1953
JACK MERSON   2B

Jack Merson was born on January 17, 1922, in Elkridge, Maryland. He graduated from Elkridge High School in 1939. Besides baseball, he competed in track and played basketball and soccer as well, averaging 14 points per game in basketball and winning 15 athletic letters in high school, but it was in baseball that he excelled. In 1938 he struck out 15 batters to win the Howard County title over Ellicott City. Despite his success pitching, he said he simply liked infield better.

Jack played semipro ball, and played shortstop for the Elkridge Athletic Club in July 1940 against the Navy second classmen in Annapolis.

Between 1940 and 1944, he worked at Davis and Hemphill, a local machinist company. Active in community life in Elkridge, he was a charter member of the Elkridge Volunteer Fire Department.

Jack spent a little over a year in the United States Army during the Second World War. He never was sent overseas. After completing basic training, he visited home on a furlough and accidentally shot himself in the knee while target shooting in his yard. 

The accident with his knee did not prevent him from returning to baseball after the war. In 1946 he played shortstop in semipro ball for the Spring Grove Hospital club, the Maryland state champion.

Jack signed with the Pittsburgh Pirates and was assigned to the Uniontown Coal Barons in the Middle Atlantic League (Class C) for the 1947 season and led the league in runs batted in. He was sent to Class B and optioned to the York White Roses in April 1948. After the season, he moved up the ladder and was optioned to Double-A New Orleans in October.

After the 1949 season, he was added to the Pirates roster but in 1950, it was back to New Orleans for another year. He reached Indianapolis in 1951, playing second base for the Pirates’ Triple-A club and hit .295 with 10 homers and led the American Association in double plays. This earned him a September call-up to Pittsburgh. In 13 games, he had 50 at-bats and hit for a .360 average. 

Back again for the 1952 season, he hit well in spring training and kept it going into late May, holding a .305 average. He couldn’t maintain the momentum, however, and as the season wore on, his average came back down to earth. His last game of the 1952 season came in August. He suffered what was described as a fracture and was out for the rest of the season.

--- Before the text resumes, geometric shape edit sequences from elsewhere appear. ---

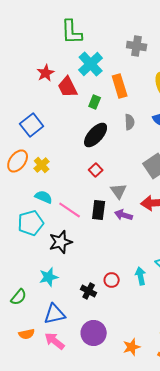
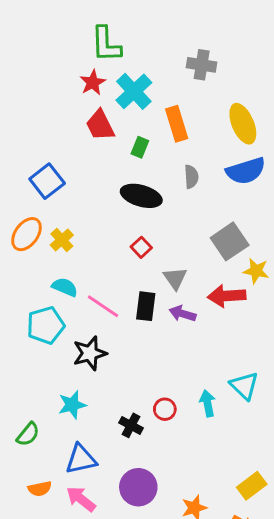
red star: (46, 73) -> (93, 83), moved
black ellipse: (96, 135) -> (141, 196), turned 64

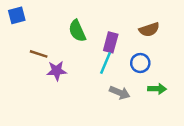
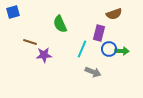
brown semicircle: (149, 30) -> (114, 14), moved
purple rectangle: (111, 42) -> (99, 33), moved
green arrow: (157, 89) -> (122, 51), moved

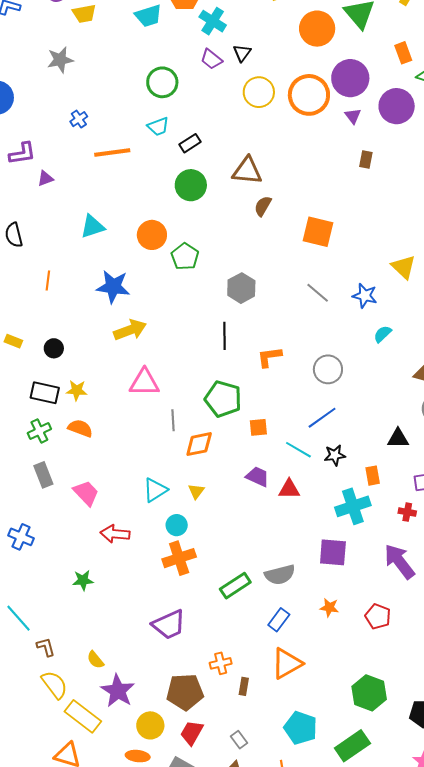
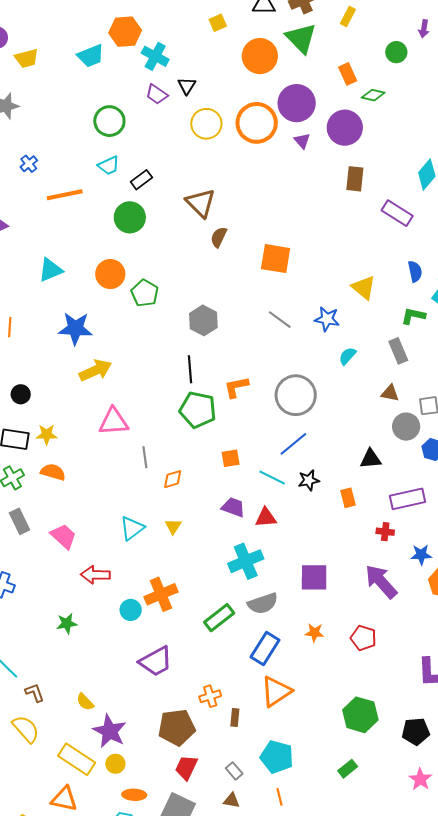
brown rectangle: (366, 160) -> (355, 179), moved, size x1.4
brown triangle: (247, 171) -> (201, 203), turned 44
green circle: (191, 185) -> (130, 217), moved
gray circle: (328, 369) -> (296, 395), size x1.4
green pentagon: (223, 399) -> (198, 410), moved
orange diamond: (199, 444) -> (173, 479), size x0.7
cyan cross: (353, 506) -> (246, 561), moved
cyan circle: (177, 525) -> (131, 610), moved
blue rectangle: (279, 620) -> (265, 649), size x1.4
yellow semicircle: (54, 685) -> (26, 729), moved
yellow circle: (150, 725) -> (115, 764), moved, size x0.7
cyan pentagon: (301, 728) -> (277, 757), moved
green rectangle: (352, 746) -> (348, 769), size x0.6

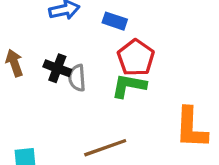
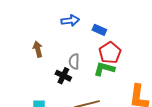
black cross: (57, 68) -> (63, 76), moved

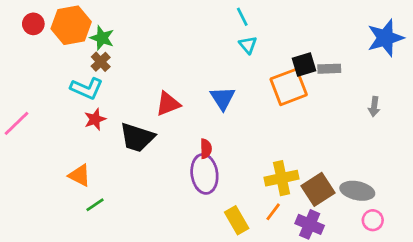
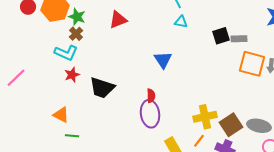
cyan triangle: (248, 45) -> (181, 22), turned -40
orange square: (289, 87) -> (252, 64), moved, turned 36
red triangle: (168, 104) -> (118, 20), moved
green line: (95, 205) -> (72, 136), turned 40

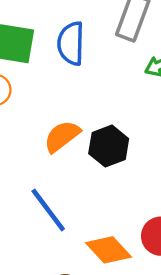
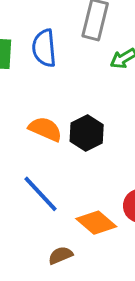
orange semicircle: (62, 136) -> (45, 129), turned 68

In October the Pirates traded Jack and two other players to the Hollywood Stars in the Pacific Coast League. In December, in the major-league draft, the Boston Red Sox drafted Jack from the Hollywood team. He played in only one regular-season game for the Red Sox, in April, and was optioned to the San Diego Padres of the Pacific Coast League.

For the next four seasons Jack played for the Padres. Despite his subpar season, the Padres won the pennant in 1954, beating Hollywood in the playoffs, and Jack received a championship ring. In 1955 he got his stroke back but 1956 became his final year in organized baseball. 

Jack next took up work at an auto parts store, but then developed his own parts supply business. Thanks to a brother-in-law, who had worked there, he took up work for the Maryland House of Corrections. He advanced to become a captain, supervising the guards as a shift commander and retired in 1982.

Jack Merson passed away following a stroke, at age 78, on April 28, 2000, in Elkridge, Maryland.